In March, NBC Meet the Press host Chuck Todd made an ad for his show that lamented to the public, “What about our politics? Are there any rules anymore, and if so, will anybody play by them?” Todd assured viewers that NBC and he would enforce some rules. “These days, politics could use a little refereeing,” he intoned. “And we’re not afraid to blow the whistle.”
Wrong. The rulebook is being shredded. The “anti-fascist” or “Antifa” movement is justifying violent action in the streets to beat back racists and neo-Nazis. Violence – not as an accidental outburst, but as an explicit strategy – used to be seen as a beyond-the-pale extreme. Now Todd & Co. are ushering Antifa’s extreme into polite society. The NBC referees believe rioting is worth at least some respect as a way to jolt the debate to the left. On the streets, the real referees – the police – are getting injured with rocks and urine-filled bottles to the head. We’ve lost count of the number of cops that have been murdered by Black Lives Matter supporters.

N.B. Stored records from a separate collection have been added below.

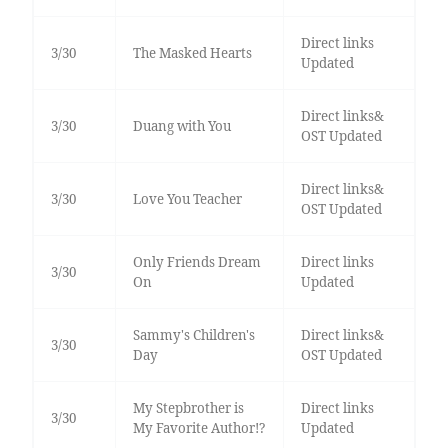
Direct links
3/30
The Masked Hearts
Updated
Direct links&
3/30
Duang with You
OST Updated
Direct links&
3/30
Love You Teacher
OST Updated
Only Friends Dream
Direct links
3/30
On
Updated
Sammy's Children's
Direct links&
3/30
Day
OST Updated
My Stepbrother is
Direct links
3/30
My Favorite Author!?
Updated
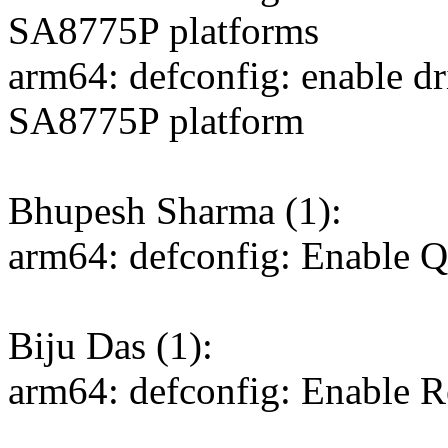
SA8775P platforms
arm64: defconfig: enable d
SA8775P platform
Bhupesh Sharma (1):
arm64: defconfig: Enable
Biju Das (1):
arm64: defconfig: Enable 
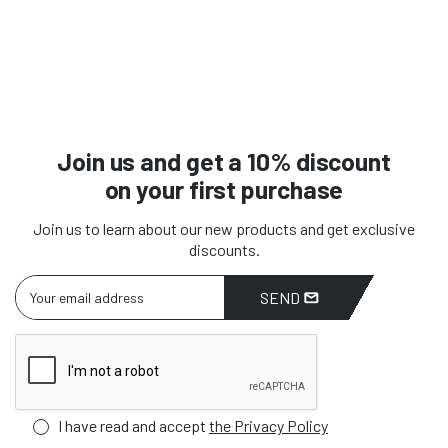
Join us and get a 10% discount
on your first purchase
Join us to learn about our new products and get exclusive
discounts.
SEND
I have read and accept
the Privacy Policy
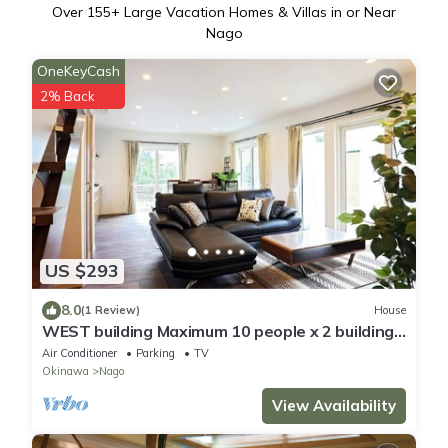
Over
155
+ Large Vacation Homes & Villas in or Near
Nago
OneKeyCash
2% Back
US $293
8.0
(1 Review)
House
WEST building Maximum 10 people x 2 buildings
A /Nago Okinawa
Air Conditioner
Parking
TV
Okinawa
Nago
View Availability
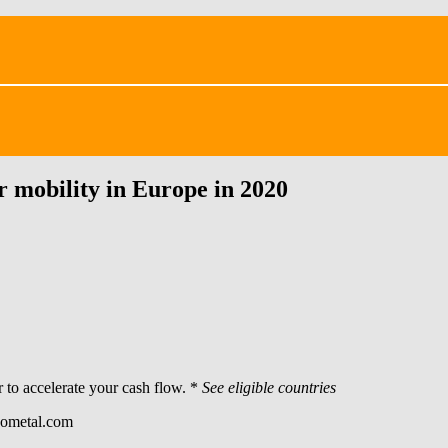
mobility in Europe in 2020
 to accelerate your cash flow. *
See eligible countries
egometal.com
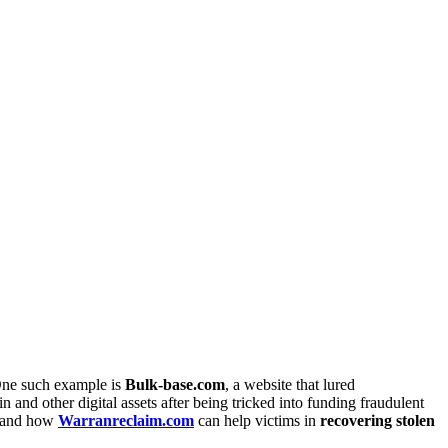
 One such example is
Bulk-base.com
, a website that lured
 and other digital assets after being tricked into funding fraudulent
, and how
Warranreclaim.com
can help victims in
recovering stolen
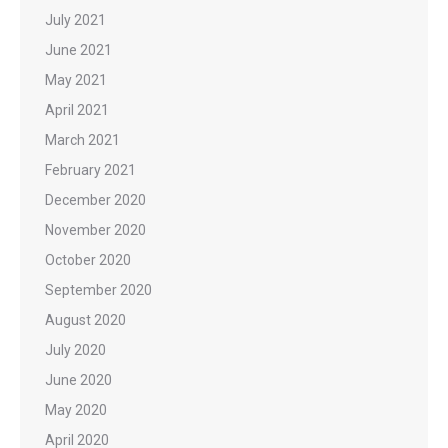
July 2021
June 2021
May 2021
April 2021
March 2021
February 2021
December 2020
November 2020
October 2020
September 2020
August 2020
July 2020
June 2020
May 2020
April 2020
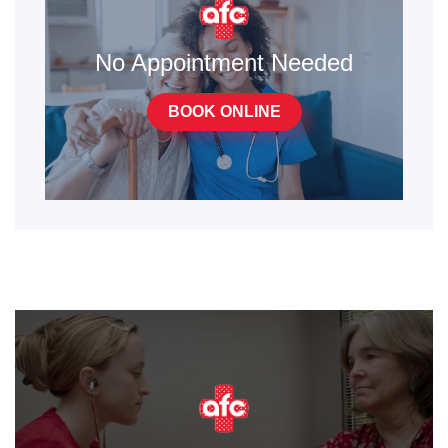
No Appointment Needed
BOOK ONLINE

Todd used the August 16 MTP Daily and then the August 20 Meet the Press to promote an author named Mark Bray, who argued violence was necessary because “Nazism and fascism were not stopped by polite dialogue and reasonable debate. It had to be stopped by force.”
So who was chosen to debate the Antifa militant? Todd chose someone one notch to the right of Antifa. At NBC, the spectrum runs the gamut from militant left to radical left. Bray’s opponent was Richard Cohen of the Southern Poverty Law Center. SPLC has been smearing Christian conservative groups as “haters” for years. It just released a report on 917 alleged “hate groups,” including the Tea Party Patriots, Phyllis Schlafly’s Eagle Forum, and the Family Research Council.
In perhaps the greatest display of hypocrisy thus far in the 21st century, Cohen denounced Antifa’s tactics thusly: “It’s a very peculiar notion of self-defense to say you can censor people.”
For years, NBC has demonized conservative movements by arguing their speech leads to violence. On January 3, 1993, Dateline NBC host Jane Pauley smeared the pro-life movement: “Still ahead, the latest round of violence and bloodshed at abortion clinics. The anti-abortion movement has been creeping to the edge of bloody fanaticism for a decade." A few months later, after the Oklahoma City bombing, NBC’s Bryant Gumbel blamed Rush Limbaugh and the rest of conservative talk radio, claiming their anti-goverment invective “embolden and encourage extremists.”
Chuck Todd isn’t out there saying Antifa is “creeping the to the edge of bloody fanaticism,” any more than he would host a debate on “Blowing up abortion clinics? Fair or unfair?”
Eight years ago, NBC and MSNBC were warning that the peaceful Tea Party rallies were dangerous. MSNBC’s Contessa Brewer fretted over “A man at a pro-health care reform rally...wore a semiautomatic assault rifle on his shoulder and a pistol on his hip.” MSNBC host David Shuster suggested protesters at town-hall mettings were a threat to Obama’s life: "Is this putting our president in some sort of danger because of some wacko that will see this stuff and say, ‘oh, yes, it’s fascism and the way we dealt with Adolf Hitler was to try to kill him, so therefore, let’s do this with our president.’"
The only consistent thread in any of this is that NBC and MSNBC aren’t referees, and they don’t have a rulebook. They want to achieve the Left’s aims – by whatever means necessary. One arm of the far left believes violence is necessary. NBC thinks it’s worth discussing.